Document structure recognition data:
- - -
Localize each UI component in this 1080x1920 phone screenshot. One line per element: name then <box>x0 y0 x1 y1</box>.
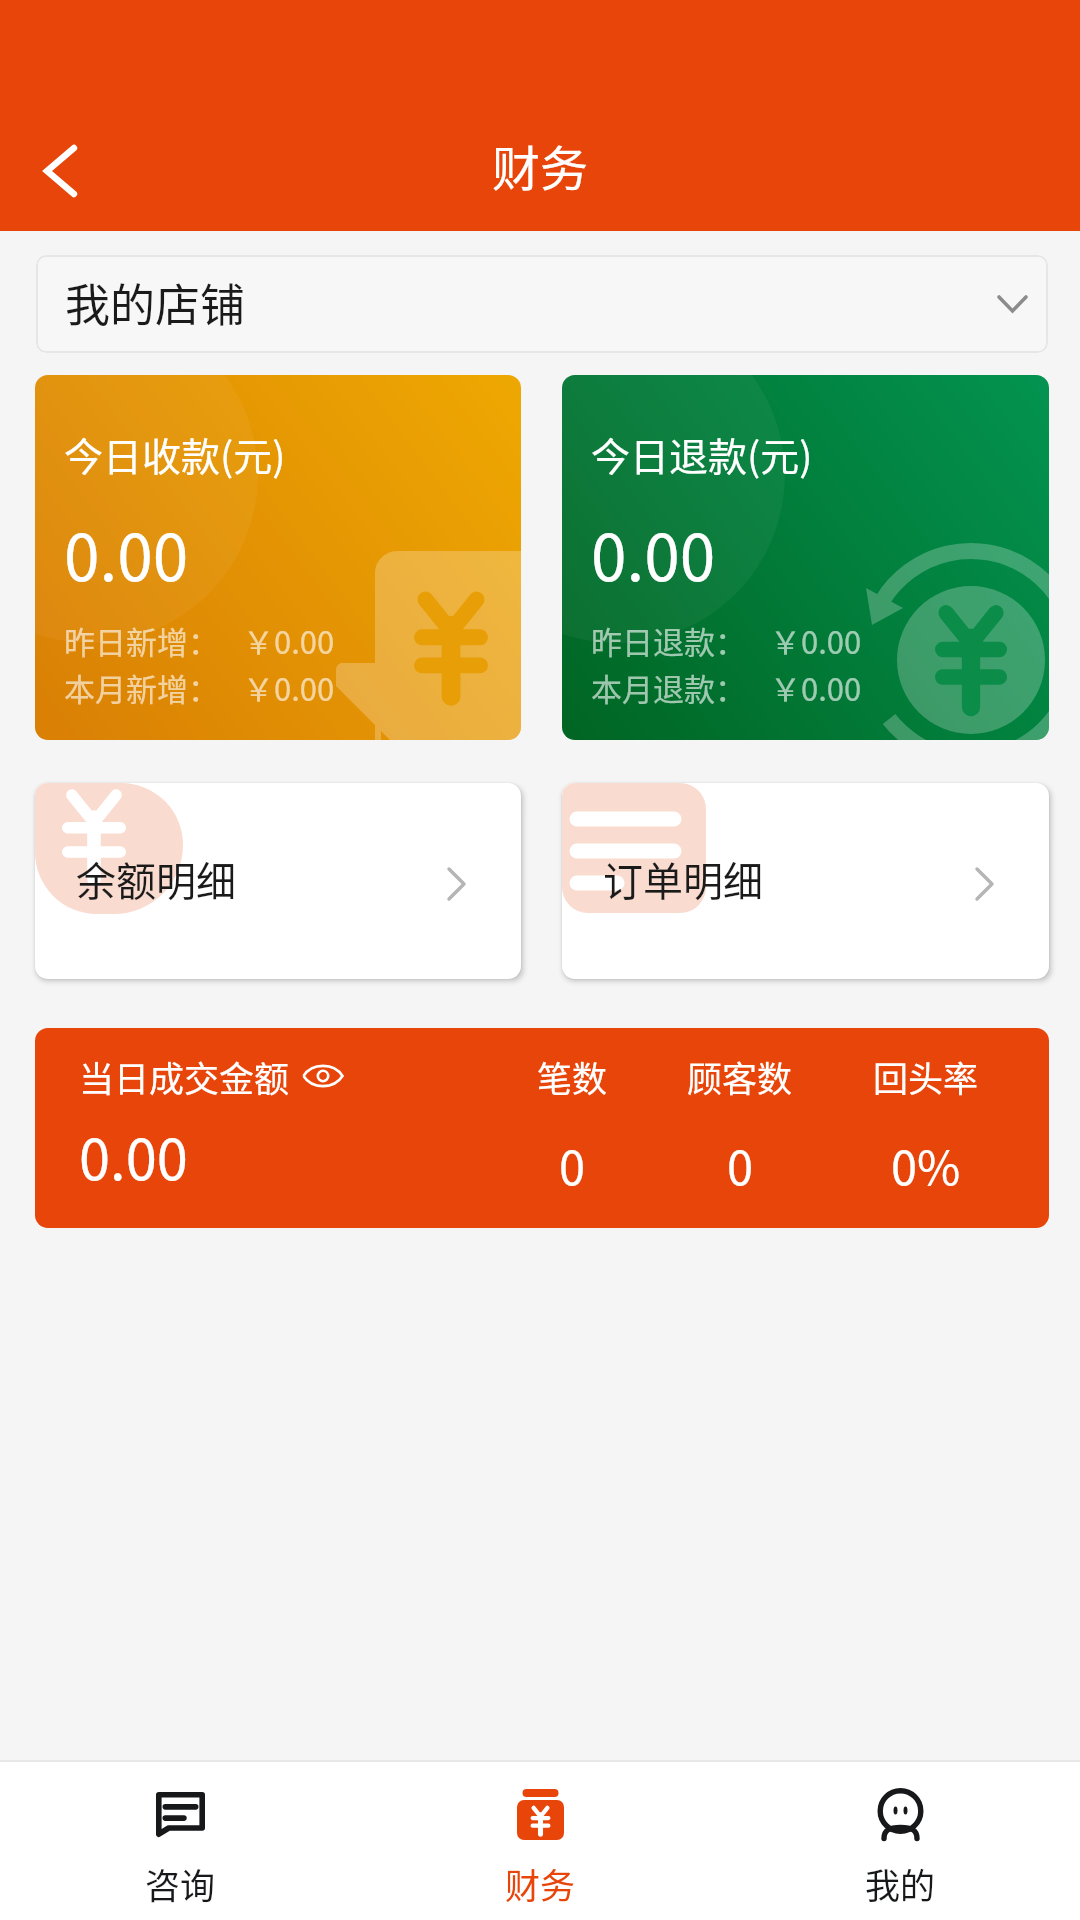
button[interactable]: Back <box>17 126 107 216</box>
staticText: 财务 <box>492 130 589 200</box>
button[interactable]: 今日收款(元) <box>35 375 521 740</box>
staticText: 今日退款(元) <box>591 426 813 482</box>
button[interactable]: 余额明细 <box>35 783 521 979</box>
staticText: 今日收款(元) <box>64 426 286 482</box>
staticText: 本月退款： <box>591 665 746 710</box>
staticText: 回头率 <box>873 1051 979 1102</box>
staticText: 0.00 <box>79 1115 188 1196</box>
staticText: 我的店铺 <box>65 270 246 335</box>
staticText: 昨日新增： <box>64 618 219 663</box>
staticText: ￥0.00 <box>770 618 862 663</box>
staticText: 笔数 <box>537 1051 608 1102</box>
staticText: 昨日退款： <box>591 618 746 663</box>
staticText: ￥0.00 <box>770 665 862 710</box>
staticText: 当日成交金额 <box>79 1051 290 1102</box>
staticText: 0 <box>727 1130 754 1198</box>
staticText: 顾客数 <box>687 1051 793 1102</box>
button[interactable]: 财务 <box>360 1762 720 1920</box>
button[interactable]: 订单明细 <box>562 783 1049 979</box>
button[interactable]: 我的 <box>720 1762 1080 1920</box>
button[interactable]: 今日退款(元) <box>562 375 1049 740</box>
staticText: 订单明细 <box>603 850 763 908</box>
staticText: 财务 <box>505 1858 576 1909</box>
staticText: ￥0.00 <box>243 618 335 663</box>
button[interactable]: 我的店铺 <box>36 255 1048 353</box>
staticText: 本月新增： <box>64 665 219 710</box>
staticText: 0.00 <box>64 507 189 600</box>
button[interactable]: 咨询 <box>0 1762 360 1920</box>
staticText: 0 <box>559 1130 586 1198</box>
staticText: 余额明细 <box>76 850 236 908</box>
staticText: 0.00 <box>591 507 716 600</box>
staticText: 0% <box>891 1130 961 1198</box>
staticText: ￥0.00 <box>243 665 335 710</box>
staticText: 咨询 <box>145 1858 216 1909</box>
button[interactable]: 当日成交金额 <box>35 1028 1049 1228</box>
staticText: 我的 <box>865 1858 936 1909</box>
- - -
* _Task prompt_
Which lines of the records above hold the word "订单明细"? Copy each of them.

* _Written response_
button[interactable]: 订单明细 <box>562 783 1049 979</box>
staticText: 订单明细 <box>603 850 763 908</box>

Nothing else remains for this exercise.